EXERCISE :: Print out the data that follows exactly, character for character, apart from the pictures.

Data extracted from a collection:
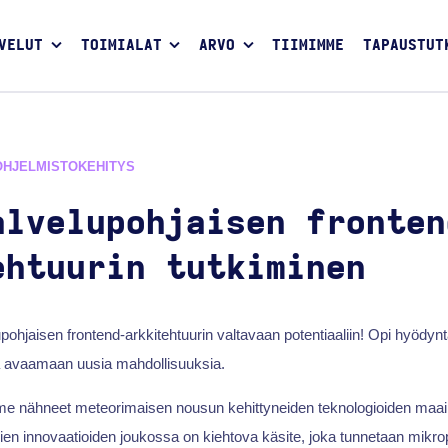
VELUT
TOIMIALAT
ARVO
TIIMIMME
TAPAUSTUT
OHJELMISTOKEHITYS
alvelupohjaisen fronten
ehtuurin tutkiminen
pohjaisen frontend-arkkitehtuurin valtavaan potentiaaliin! Opi hyödy
 ja avaamaan uusia mahdollisuuksia.
me nähneet meteorimaisen nousun kehittyneiden teknologioiden maa
en innovaatioiden joukossa on kiehtova käsite, joka tunnetaan mikro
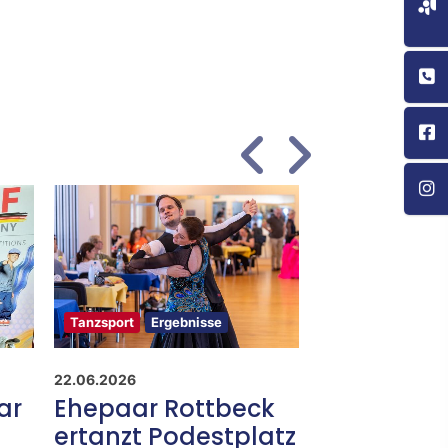
Tanzsport
Ergebnisse
Tanzsport
Erge
22.06.2026
02.05.2026
ar
Ehepaar Rottbeck
SG Borken
ertanzt Podestplatz
sich in die 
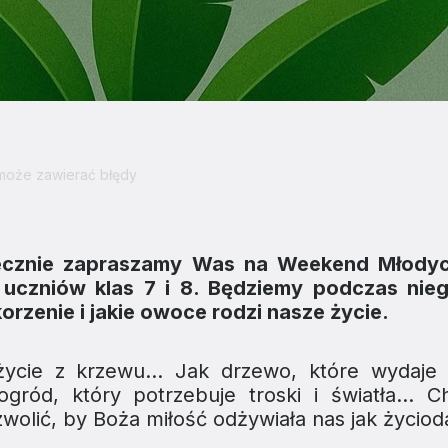
 może zawierać błędy
decznie zapraszamy Was na Weekend Młodyc
uczniów klas 7 i 8. Będziemy podczas nie
rzenie i jakie owoce rodzi nasze życie.
 życie z krzewu… Jak drzewo, które wydaje
ród, który potrzebuje troski i światła… 
zwolić, by Boża miłość odżywiała nas jak życiod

OUTPUT FOR THIS EXERCISE ::
VELUT
TOIMIALAT
ARVO
TIIMIMME
TAPAUSTUT
OHJELMISTOKEHITYS
alvelupohjaisen fronten
ehtuurin tutkiminen
pohjaisen frontend-arkkitehtuurin valtavaan potentiaaliin! Opi hyödy
 ja avaamaan uusia mahdollisuuksia.
me nähneet meteorimaisen nousun kehittyneiden teknologioiden maa
en innovaatioiden joukossa on kiehtova käsite, joka tunnetaan mikro
Tanzsport
Ergebnisse
Tanzsport
Erge
22.06.2026
02.05.2026
ar
Ehepaar Rottbeck
SG Borken
ertanzt Podestplatz
sich in die 
 może zawierać błędy
decznie zapraszamy Was na Weekend Młodyc
uczniów klas 7 i 8. Będziemy podczas nie
rzenie i jakie owoce rodzi nasze życie.
 życie z krzewu… Jak drzewo, które wydaje
ród, który potrzebuje troski i światła… 
zwolić, by Boża miłość odżywiała nas jak życiod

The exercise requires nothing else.